DATA FOR ANALYSIS:
************
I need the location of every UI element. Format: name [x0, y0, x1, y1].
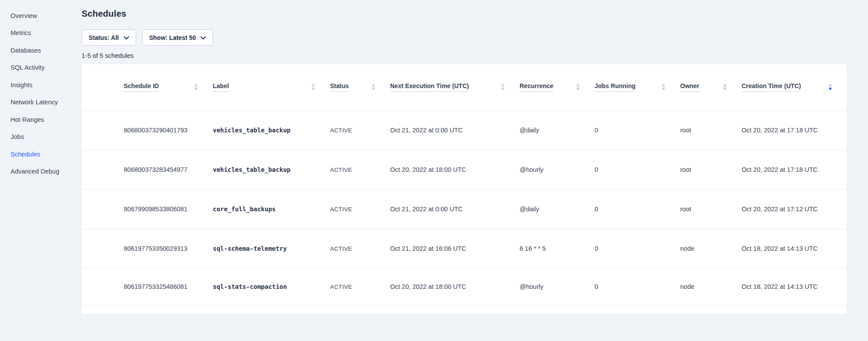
- sort-icon: [576, 84, 580, 90]
- table-row: 806800373283454977 vehicles_table_backup…: [82, 150, 847, 189]
- label-cell: sql-stats-compaction: [213, 268, 330, 305]
- table-row: 806197753350029313 sql-schema-telemetry …: [82, 229, 847, 268]
- creation-time-cell: Oct 20, 2022 at 17:18 UTC: [742, 150, 847, 189]
- sidebar-item-insights[interactable]: Insights: [11, 76, 82, 94]
- creation-time-cell: Oct 20, 2022 at 17:12 UTC: [742, 189, 847, 229]
- jobs-running-cell: 0: [595, 150, 680, 189]
- label-cell: vehicles_table_backup: [213, 150, 330, 189]
- table-row: 806799098533806081 core_full_backups ACT…: [82, 189, 847, 229]
- schedules-table: Schedule ID Label Status Next Execution …: [82, 64, 847, 305]
- creation-time-cell: Oct 20, 2022 at 17:18 UTC: [742, 110, 847, 150]
- filter-bar: Status: All Show: Latest 50: [82, 29, 213, 46]
- jobs-running-cell: 0: [595, 189, 680, 229]
- chevron-down-icon: [124, 36, 129, 40]
- owner-cell: node: [680, 229, 742, 268]
- owner-cell: root: [680, 110, 742, 150]
- status-filter-label: Status: All: [89, 34, 119, 41]
- sort-desc-icon: [829, 84, 832, 90]
- schedule-id-cell: 806197753325486081: [82, 268, 213, 305]
- sidebar-item-schedules[interactable]: Schedules: [11, 146, 82, 163]
- recurrence-cell: @hourly: [520, 268, 595, 305]
- column-header-owner[interactable]: Owner: [680, 64, 742, 110]
- show-filter-label: Show: Latest 50: [149, 34, 196, 41]
- column-header-status[interactable]: Status: [330, 64, 390, 110]
- recurrence-cell: 6 16 * * 5: [520, 229, 595, 268]
- schedules-table-card: Schedule ID Label Status Next Execution …: [82, 64, 847, 314]
- next-execution-cell: Oct 21, 2022 at 0:00 UTC: [390, 110, 520, 150]
- status-cell: ACTIVE: [330, 150, 390, 189]
- schedule-id-cell: 806197753350029313: [82, 229, 213, 268]
- creation-time-cell: Oct 18, 2022 at 14:13 UTC: [742, 229, 847, 268]
- sidebar: Overview Metrics Databases SQL Activity …: [0, 0, 82, 341]
- sidebar-item-metrics[interactable]: Metrics: [11, 25, 82, 42]
- schedule-id-cell: 806800373290401793: [82, 110, 213, 150]
- column-header-next-execution-time[interactable]: Next Execution Time (UTC): [390, 64, 520, 110]
- status-cell: ACTIVE: [330, 268, 390, 305]
- sort-icon: [501, 84, 505, 90]
- sidebar-item-sql-activity[interactable]: SQL Activity: [11, 59, 82, 77]
- recurrence-cell: @daily: [520, 189, 595, 229]
- chevron-down-icon: [201, 36, 206, 40]
- owner-cell: root: [680, 189, 742, 229]
- status-filter-dropdown[interactable]: Status: All: [82, 29, 136, 46]
- sort-icon: [662, 84, 665, 90]
- show-filter-dropdown[interactable]: Show: Latest 50: [142, 29, 213, 46]
- sidebar-item-databases[interactable]: Databases: [11, 42, 82, 59]
- results-count: 1-5 of 5 schedules: [82, 52, 134, 59]
- column-header-creation-time[interactable]: Creation Time (UTC): [742, 64, 847, 110]
- sidebar-item-advanced-debug[interactable]: Advanced Debug: [11, 163, 82, 181]
- owner-cell: root: [680, 150, 742, 189]
- recurrence-cell: @daily: [520, 110, 595, 150]
- status-cell: ACTIVE: [330, 110, 390, 150]
- next-execution-cell: Oct 20, 2022 at 18:00 UTC: [390, 150, 520, 189]
- column-header-label[interactable]: Label: [213, 64, 330, 110]
- page-title: Schedules: [82, 9, 126, 19]
- creation-time-cell: Oct 18, 2022 at 14:13 UTC: [742, 268, 847, 305]
- sort-icon: [312, 84, 315, 90]
- sidebar-item-overview[interactable]: Overview: [11, 7, 82, 25]
- next-execution-cell: Oct 20, 2022 at 18:00 UTC: [390, 268, 520, 305]
- owner-cell: node: [680, 268, 742, 305]
- schedule-id-cell: 806799098533806081: [82, 189, 213, 229]
- next-execution-cell: Oct 21, 2022 at 16:06 UTC: [390, 229, 520, 268]
- label-cell: core_full_backups: [213, 189, 330, 229]
- status-cell: ACTIVE: [330, 189, 390, 229]
- column-header-jobs-running[interactable]: Jobs Running: [595, 64, 680, 110]
- sort-icon: [723, 84, 727, 90]
- sidebar-item-hot-ranges[interactable]: Hot Ranges: [11, 111, 82, 128]
- next-execution-cell: Oct 21, 2022 at 0:00 UTC: [390, 189, 520, 229]
- label-cell: sql-schema-telemetry: [213, 229, 330, 268]
- sidebar-item-network-latency[interactable]: Network Latency: [11, 94, 82, 111]
- column-header-schedule-id[interactable]: Schedule ID: [82, 64, 213, 110]
- table-header-row: Schedule ID Label Status Next Execution …: [82, 64, 847, 110]
- jobs-running-cell: 0: [595, 229, 680, 268]
- jobs-running-cell: 0: [595, 268, 680, 305]
- table-row: 806800373290401793 vehicles_table_backup…: [82, 110, 847, 150]
- label-cell: vehicles_table_backup: [213, 110, 330, 150]
- sidebar-item-jobs[interactable]: Jobs: [11, 128, 82, 146]
- column-header-recurrence[interactable]: Recurrence: [520, 64, 595, 110]
- sort-icon: [372, 84, 375, 90]
- schedule-id-cell: 806800373283454977: [82, 150, 213, 189]
- jobs-running-cell: 0: [595, 110, 680, 150]
- status-cell: ACTIVE: [330, 229, 390, 268]
- table-row: 806197753325486081 sql-stats-compaction …: [82, 268, 847, 305]
- recurrence-cell: @hourly: [520, 150, 595, 189]
- sort-icon: [194, 84, 198, 90]
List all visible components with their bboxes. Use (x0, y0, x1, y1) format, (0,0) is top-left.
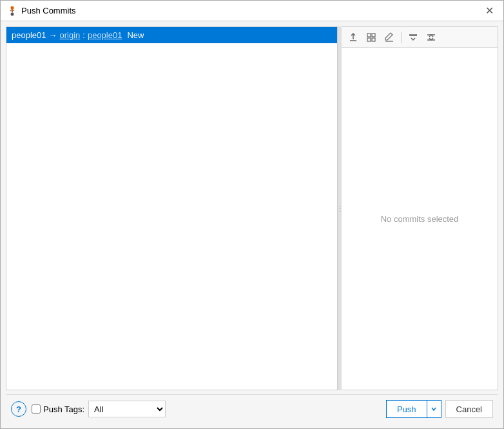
right-toolbar (342, 27, 498, 48)
push-tags-label: Push Tags: (43, 404, 84, 414)
expand-icon (426, 32, 436, 43)
branch-row: people01 → origin : people01 New (6, 27, 337, 43)
left-panel: people01 → origin : people01 New (6, 26, 338, 390)
push-tags-checkbox[interactable] (32, 404, 41, 414)
commits-list[interactable] (6, 43, 337, 390)
app-icon (7, 6, 17, 16)
push-dropdown-button[interactable] (427, 400, 441, 418)
push-button[interactable]: Push (386, 400, 427, 418)
edit-button[interactable] (382, 30, 397, 45)
action-buttons: Push Cancel (386, 400, 493, 418)
right-panel: No commits selected (342, 26, 498, 390)
svg-rect-8 (372, 34, 375, 37)
svg-point-1 (11, 12, 14, 15)
svg-rect-7 (367, 34, 371, 37)
branch-colon: : (82, 30, 85, 40)
footer-area: ? Push Tags: All None Following tags Pus… (6, 394, 498, 423)
toggle-graph-button[interactable] (345, 30, 361, 45)
push-tags-select[interactable]: All None Following tags (88, 401, 166, 417)
branch-remote[interactable]: origin (60, 30, 81, 40)
commit-detail-area: No commits selected (342, 48, 498, 390)
toggle-files-button[interactable] (363, 30, 379, 45)
push-icon (348, 32, 358, 43)
branch-source: people01 (12, 30, 46, 40)
main-panels: people01 → origin : people01 New ⋮ (6, 26, 498, 390)
content-area: people01 → origin : people01 New ⋮ (1, 21, 503, 428)
branch-target[interactable]: people01 (88, 30, 122, 40)
svg-rect-9 (367, 38, 371, 41)
collapse-icon (408, 32, 418, 43)
close-button[interactable]: ✕ (481, 3, 497, 19)
expand-all-button[interactable] (423, 30, 439, 45)
branch-new-badge: New (127, 30, 144, 40)
no-commits-message: No commits selected (381, 214, 459, 224)
push-tags-row: Push Tags: All None Following tags (32, 401, 381, 417)
collapse-all-button[interactable] (405, 30, 421, 45)
push-tags-checkbox-wrap: Push Tags: (32, 404, 84, 414)
branch-arrow: → (49, 30, 57, 40)
chevron-down-icon (431, 406, 437, 412)
grid-icon (366, 32, 376, 43)
toolbar-separator-1 (401, 32, 402, 43)
svg-point-0 (11, 6, 14, 9)
push-commits-window: Push Commits ✕ people01 → origin : peopl… (0, 0, 504, 429)
help-button[interactable]: ? (11, 401, 26, 417)
cancel-button[interactable]: Cancel (445, 400, 493, 418)
svg-rect-10 (372, 38, 375, 41)
titlebar: Push Commits ✕ (1, 1, 503, 21)
window-title: Push Commits (21, 6, 481, 15)
edit-icon (384, 32, 394, 43)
************
EXERCISE PROMPT: Scan the data for lines with the word "expand". Report only how many there are.

ANSWER FOR THIS EXERCISE: 2